Prostaglandins modulate the responsiveness of the gastric microcirculation of sodium nitroprusside in cirrhotic rats.

Cirrhotic rats have an increased susceptibility to ethanol-induced gastric injury, related to an inability to mount a defensive gastric hyperemic response to luminal irritants, and associated with an impaired reactivity of the gastric microcirculation to nitric oxide (NO)/cyclic guanosine monophosphate (cGMP)-dependent vasodilators.

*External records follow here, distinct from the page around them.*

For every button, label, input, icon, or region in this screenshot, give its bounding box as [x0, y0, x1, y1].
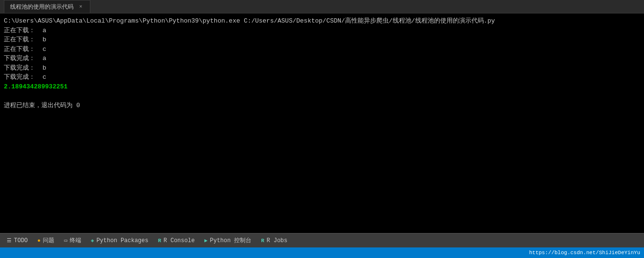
terminal-line: 正在下载： b: [4, 35, 640, 45]
terminal-line: 正在下载： a: [4, 26, 640, 36]
python-ctrl-icon: ▶: [204, 237, 208, 244]
tab-python-packages[interactable]: ◈Python Packages: [86, 233, 153, 247]
tab-label-r-jobs: R Jobs: [267, 237, 287, 244]
terminal-line: 下载完成： b: [4, 63, 640, 73]
tab-label-terminal: 终端: [70, 236, 81, 245]
tab-problems[interactable]: ●问题: [33, 233, 60, 247]
terminal-line: 2.189434289932251: [4, 82, 640, 92]
tab-r-console[interactable]: RR Console: [153, 233, 199, 247]
status-bar: https://blog.csdn.net/ShiJieDeYinYu: [0, 247, 644, 258]
terminal-line: C:\Users\ASUS\AppData\Local\Programs\Pyt…: [4, 16, 640, 26]
terminal-icon: ▭: [64, 237, 67, 244]
tab-label-python-ctrl: Python 控制台: [210, 236, 251, 245]
terminal-line: 下载完成： a: [4, 54, 640, 63]
terminal-line: [4, 91, 640, 101]
title-tab[interactable]: 线程池的使用的演示代码 ×: [4, 0, 90, 13]
status-url: https://blog.csdn.net/ShiJieDeYinYu: [529, 250, 640, 256]
tab-terminal[interactable]: ▭终端: [59, 233, 86, 247]
title-tab-label: 线程池的使用的演示代码: [10, 3, 74, 11]
tab-label-r-console: R Console: [163, 237, 195, 244]
tab-label-problems: 问题: [43, 236, 54, 245]
close-tab-button[interactable]: ×: [77, 3, 84, 10]
todo-icon: ☰: [7, 237, 12, 244]
bottom-tab-bar: ☰TODO●问题▭终端◈Python PackagesRR Console▶Py…: [0, 233, 644, 247]
tab-label-todo: TODO: [14, 237, 28, 244]
tab-r-jobs[interactable]: RR Jobs: [256, 233, 292, 247]
terminal-line: 进程已结束，退出代码为 0: [4, 101, 640, 111]
packages-icon: ◈: [91, 237, 94, 244]
warning-icon: ●: [37, 238, 41, 244]
tab-todo[interactable]: ☰TODO: [2, 233, 33, 247]
terminal-line: 正在下载： c: [4, 45, 640, 54]
rjobs-icon: R: [261, 238, 264, 244]
tab-python-ctrl[interactable]: ▶Python 控制台: [199, 233, 256, 247]
title-bar: 线程池的使用的演示代码 ×: [0, 0, 644, 13]
terminal-line: 下载完成： c: [4, 73, 640, 82]
tab-label-python-packages: Python Packages: [97, 237, 149, 244]
r-icon: R: [158, 238, 161, 244]
terminal-area: C:\Users\ASUS\AppData\Local\Programs\Pyt…: [0, 13, 644, 233]
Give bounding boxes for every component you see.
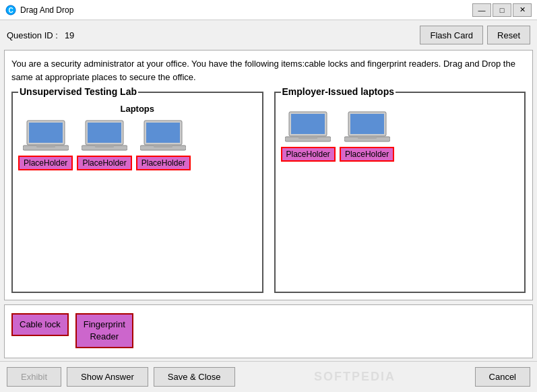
show-answer-button[interactable]: Show Answer — [67, 367, 148, 387]
close-button[interactable]: ✕ — [513, 3, 532, 17]
laptop-icon — [23, 118, 69, 153]
laptop-icon — [285, 109, 331, 144]
right-laptops-row: PlaceHolder PlaceHolder — [281, 109, 519, 162]
left-laptops-row: PlaceHolder PlaceHolder — [18, 118, 257, 170]
svg-rect-7 — [88, 123, 121, 143]
laptop-item: PlaceHolder — [340, 109, 394, 162]
laptop-item: PlaceHolder — [77, 118, 131, 170]
draggable-fingerprint-reader[interactable]: Fingerprint Reader — [75, 313, 133, 348]
question-id: 19 — [65, 30, 74, 40]
bottom-bar: Exhibit Show Answer Save & Close SOFTPED… — [0, 361, 537, 392]
maximize-button[interactable]: □ — [493, 3, 511, 17]
title-bar: C Drag And Drop — □ ✕ — [0, 0, 537, 20]
top-bar: Question ID : 19 Flash Card Reset — [0, 20, 537, 50]
window-title: Drag And Drop — [20, 5, 472, 15]
minimize-button[interactable]: — — [472, 3, 491, 17]
svg-rect-21 — [358, 137, 377, 139]
zone-left-title: Unsupervised Testing Lab — [18, 86, 138, 97]
laptop-icon — [140, 118, 186, 153]
zone-right-title: Employer-Issued laptops — [281, 86, 396, 97]
zone-right[interactable]: Employer-Issued laptops PlaceHolder — [274, 92, 526, 293]
svg-rect-9 — [95, 145, 114, 148]
flash-card-button[interactable]: Flash Card — [420, 26, 483, 44]
svg-rect-19 — [350, 114, 384, 134]
svg-rect-17 — [298, 137, 317, 139]
svg-rect-3 — [29, 123, 63, 143]
placeholder-box[interactable]: PlaceHolder — [77, 156, 131, 170]
laptop-item: PlaceHolder — [18, 118, 73, 170]
question-text: You are a security administrator at your… — [11, 57, 526, 84]
laptop-icon — [82, 118, 127, 153]
placeholder-box[interactable]: PlaceHolder — [18, 156, 73, 170]
placeholder-box[interactable]: PlaceHolder — [136, 156, 191, 170]
svg-rect-15 — [291, 114, 325, 134]
draggable-cable-lock[interactable]: Cable lock — [11, 313, 69, 336]
app-icon: C — [5, 5, 16, 15]
svg-rect-11 — [146, 123, 180, 143]
placeholder-box[interactable]: PlaceHolder — [340, 147, 394, 162]
svg-text:C: C — [8, 7, 13, 14]
items-area: Cable lock Fingerprint Reader — [4, 304, 533, 358]
exhibit-button[interactable]: Exhibit — [7, 367, 61, 387]
svg-rect-13 — [154, 145, 172, 148]
main-content: You are a security administrator at your… — [4, 50, 533, 300]
placeholder-box[interactable]: PlaceHolder — [281, 147, 336, 162]
save-close-button[interactable]: Save & Close — [154, 367, 235, 387]
laptop-item: PlaceHolder — [136, 118, 191, 170]
window-body: Question ID : 19 Flash Card Reset You ar… — [0, 20, 537, 392]
zone-left[interactable]: Unsupervised Testing Lab Laptops PlaceHo… — [11, 92, 263, 293]
softpedia-watermark: SOFTPEDIA — [241, 370, 470, 384]
question-label: Question ID : — [7, 30, 58, 40]
laptop-icon — [344, 109, 390, 144]
laptops-label: Laptops — [18, 104, 257, 114]
laptop-item: PlaceHolder — [281, 109, 336, 162]
window-controls: — □ ✕ — [472, 3, 532, 17]
cancel-button[interactable]: Cancel — [475, 367, 530, 387]
svg-rect-5 — [36, 145, 55, 148]
drop-area: Unsupervised Testing Lab Laptops PlaceHo… — [11, 92, 526, 293]
reset-button[interactable]: Reset — [487, 26, 530, 44]
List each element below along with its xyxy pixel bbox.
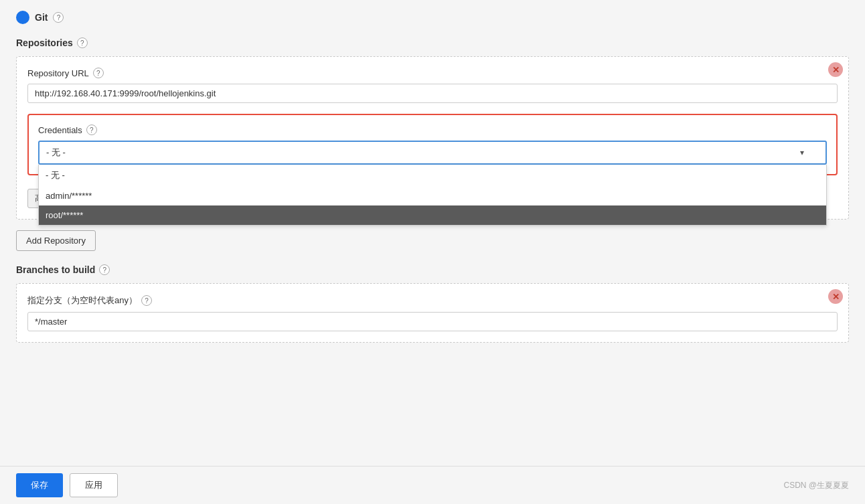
chevron-down-icon: ▾ <box>800 148 804 157</box>
credentials-box: Credentials ? - 无 - ▾ - 无 - admin/******… <box>27 114 838 175</box>
credentials-option-root[interactable]: root/****** <box>39 205 826 225</box>
credentials-label: Credentials ? <box>38 124 827 135</box>
credentials-select-wrapper: - 无 - ▾ - 无 - admin/****** root/****** <box>38 141 827 165</box>
branches-field-label: 指定分支（为空时代表any） ? <box>27 295 838 307</box>
add-repository-button[interactable]: Add Repository <box>16 230 96 251</box>
repository-url-help-icon[interactable]: ? <box>93 68 104 78</box>
git-help-icon[interactable]: ? <box>53 12 64 23</box>
git-dot <box>16 11 29 24</box>
repositories-title: Repositories <box>16 37 73 48</box>
close-branches-button[interactable]: ✕ <box>828 289 843 304</box>
credentials-option-none[interactable]: - 无 - <box>39 165 826 186</box>
bottom-actions: 保存 应用 <box>16 473 118 497</box>
branches-box: ✕ 指定分支（为空时代表any） ? <box>16 283 849 343</box>
apply-button[interactable]: 应用 <box>70 473 118 497</box>
credentials-help-icon[interactable]: ? <box>86 124 97 135</box>
watermark: CSDN @生夏夏夏 <box>783 480 849 491</box>
branches-section-header: Branches to build ? <box>16 264 849 275</box>
credentials-dropdown: - 无 - admin/****** root/****** <box>38 165 827 226</box>
repository-url-input[interactable] <box>27 84 838 103</box>
git-title: Git <box>35 12 48 23</box>
repository-box: ✕ Repository URL ? Credentials ? - 无 - ▾ <box>16 56 849 220</box>
branches-title: Branches to build <box>16 264 95 275</box>
repositories-help-icon[interactable]: ? <box>77 37 88 48</box>
close-repository-button[interactable]: ✕ <box>828 62 843 77</box>
repositories-section-header: Repositories ? <box>16 37 849 48</box>
credentials-selected-value: - 无 - <box>46 147 66 159</box>
branches-help-icon[interactable]: ? <box>99 264 110 275</box>
repository-url-label: Repository URL ? <box>27 68 838 78</box>
bottom-bar: 保存 应用 CSDN @生夏夏夏 <box>0 466 865 504</box>
save-button[interactable]: 保存 <box>16 473 63 497</box>
branches-field-help-icon[interactable]: ? <box>141 295 152 306</box>
credentials-select[interactable]: - 无 - ▾ <box>38 141 827 165</box>
git-header: Git ? <box>16 11 849 24</box>
branches-input[interactable] <box>27 312 838 331</box>
credentials-option-admin[interactable]: admin/****** <box>39 186 826 205</box>
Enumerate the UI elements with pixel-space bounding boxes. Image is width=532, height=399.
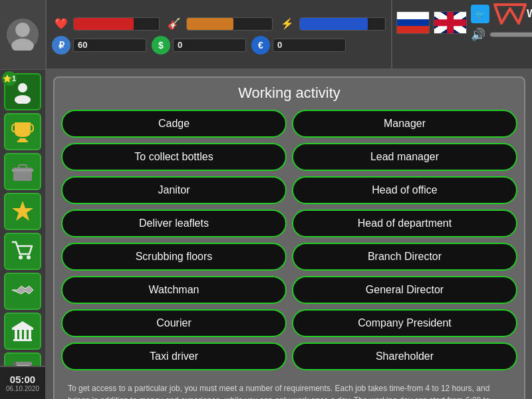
energy-bar-bg (299, 17, 386, 31)
svg-rect-14 (12, 328, 33, 330)
svg-point-1 (11, 39, 34, 51)
rub-icon: ₽ (52, 36, 70, 55)
energy-bar-fill (300, 18, 368, 30)
avatar-area[interactable] (0, 0, 47, 69)
euro-icon: € (251, 36, 270, 55)
euro-group: € 0 (251, 36, 346, 55)
jobs-grid: Cadge Manager To collect bottles Lead ma… (61, 110, 517, 370)
job-taxi-driver[interactable]: Taxi driver (61, 342, 287, 370)
twitter-button[interactable]: 🐦 (471, 5, 489, 23)
job-deliver-leaflets[interactable]: Deliver leaflets (61, 209, 287, 237)
job-cadge[interactable]: Cadge (61, 110, 287, 138)
volume-row: 🔊 (471, 27, 532, 42)
handshake-icon (11, 279, 35, 303)
wenay-logo-graphic (493, 3, 527, 25)
svg-point-0 (15, 23, 30, 37)
energy-bar-group: ⚡ (278, 15, 386, 33)
euro-bar: 0 (273, 39, 346, 52)
job-courier[interactable]: Courier (61, 309, 287, 337)
avatar-icon (7, 19, 39, 51)
info-text: To get access to a particular job, you m… (61, 377, 517, 399)
bank-icon (11, 319, 35, 343)
job-scrubbing-floors[interactable]: Scrubbing floors (61, 243, 287, 271)
svg-rect-18 (29, 330, 31, 339)
main-content: Working activity Cadge Manager To collec… (47, 70, 532, 399)
svg-marker-19 (12, 321, 33, 328)
sidebar-item-trophy[interactable] (4, 113, 41, 150)
date-display: 06.10.2020 (6, 385, 39, 392)
dollar-bar: 0 (173, 39, 246, 52)
sidebar-item-handshake[interactable] (4, 273, 41, 310)
social-row: 🐦 WENAYSTUDIO VK (471, 3, 532, 25)
left-sidebar: ⭐1 (0, 70, 47, 399)
job-manager[interactable]: Manager (292, 110, 517, 138)
russian-flag[interactable] (396, 11, 430, 34)
svg-marker-10 (12, 201, 33, 221)
dollar-group: $ 0 (152, 36, 246, 55)
rub-group: ₽ 60 (52, 36, 146, 55)
svg-point-12 (27, 255, 31, 259)
job-branch-director[interactable]: Branch Director (292, 243, 517, 271)
rub-value: 60 (78, 40, 87, 50)
top-stat-row: ❤️ 🎸 ⚡ (52, 15, 386, 33)
job-general-director[interactable]: General Director (292, 276, 517, 304)
job-collect-bottles[interactable]: To collect bottles (61, 143, 287, 171)
euro-value: 0 (277, 40, 282, 50)
sidebar-item-profile[interactable]: ⭐1 (4, 73, 41, 110)
wenay-name: WENAYSTUDIO (527, 8, 532, 20)
sound-icon: 🔊 (471, 27, 485, 42)
job-lead-manager[interactable]: Lead manager (292, 143, 517, 171)
svg-rect-13 (13, 339, 32, 341)
datetime: 05:00 06.10.2020 (0, 366, 47, 399)
cart-icon (11, 239, 35, 263)
svg-rect-17 (24, 330, 27, 339)
time-display: 05:00 (10, 374, 35, 385)
volume-bar-bg[interactable] (489, 32, 532, 37)
guitar-icon: 🎸 (165, 15, 184, 33)
health-bar-fill (74, 18, 134, 30)
dollar-icon: $ (152, 36, 170, 55)
job-watchman[interactable]: Watchman (61, 276, 287, 304)
panel-title: Working activity (61, 84, 517, 102)
svg-point-4 (15, 95, 31, 104)
badge-icon (11, 200, 35, 223)
briefcase-icon (11, 160, 35, 184)
job-head-of-department[interactable]: Head of department (292, 209, 517, 237)
sidebar-item-bank[interactable] (4, 313, 41, 350)
flags-row (396, 11, 467, 34)
happiness-bar-group: 🎸 (165, 15, 273, 33)
health-bar-bg (73, 17, 160, 31)
uk-flag[interactable] (434, 11, 467, 34)
top-bar: ❤️ 🎸 ⚡ ₽ (0, 0, 532, 70)
svg-rect-8 (19, 165, 27, 169)
happiness-bar-fill (187, 18, 233, 30)
volume-bar-fill (490, 33, 532, 37)
happiness-bar-bg (186, 17, 273, 31)
stats-area: ❤️ 🎸 ⚡ ₽ (47, 11, 391, 59)
health-bar-group: ❤️ (52, 15, 160, 33)
heart-icon: ❤️ (52, 15, 70, 33)
content-panel: Working activity Cadge Manager To collec… (53, 76, 525, 399)
job-head-of-office[interactable]: Head of office (292, 176, 517, 204)
job-janitor[interactable]: Janitor (61, 176, 287, 204)
job-company-president[interactable]: Company President (292, 309, 517, 337)
svg-rect-9 (12, 169, 33, 172)
svg-rect-15 (15, 330, 17, 339)
rub-bar: 60 (73, 39, 146, 52)
sidebar-item-cart[interactable] (4, 233, 41, 270)
svg-point-3 (18, 83, 27, 92)
svg-rect-16 (19, 330, 22, 339)
sidebar-item-briefcase[interactable] (4, 153, 41, 190)
sidebar-item-badge[interactable] (4, 193, 41, 230)
star-badge: ⭐1 (2, 71, 17, 86)
dollar-value: 0 (178, 40, 182, 50)
logo-area: 🐦 WENAYSTUDIO VK 🔊 (391, 0, 532, 69)
svg-rect-6 (17, 140, 28, 142)
trophy-icon (11, 120, 35, 144)
svg-point-11 (19, 255, 23, 259)
svg-marker-2 (495, 5, 525, 23)
currency-row: ₽ 60 $ 0 € 0 (52, 36, 386, 55)
bolt-icon: ⚡ (278, 15, 297, 33)
job-shareholder[interactable]: Shareholder (292, 342, 517, 370)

Whether this hyporesponsiveness is in some way related to depressed prostaglandin synthesis by the stomach of cirrhotic rats is not clear. The aims of this study were to evaluate the role of NO and prostaglandins in the regulation of the gastric microcirculation under resting conditions and in response to administration of sodium nitroprusside, as well as to investigate the mechanisms of the hyporesponsiveness of the gastric microcirculation to nitrovasodilators. Cirrhosis was induced in rats by bile duct ligation, and controls had sham-operation. NG-nitro-L-arginine-methyl-ester (L-NAME) and indomethacin administration produced a greater reduction in gastric blood flow in cirrhotic rats than controls. Indomethacin pretreatment almost completely abolished the responsiveness to sodium nitroprusside (NaNP) in cirrhotic rats, while not affecting controls. Long-term administration of misoprostol to cirrhotic rats restored to normal the responsiveness to NaNP, whereas long-term administration of aspirin to healthy rats resulted in a hyporesponsiveness of the gastric microcirculation to NaNP similar to that seen in cirrhotic rats. We conclude that there are interactions between NO and prostaglandins in regulating gastric blood flow in both healthy and cirrhotic rats. The hyporesponsiveness of the gastric microcirculation of cirrhotic rats to a nitrovasodilator may occur as a consequence of prolonged depression of gastric prostaglandin synthesis.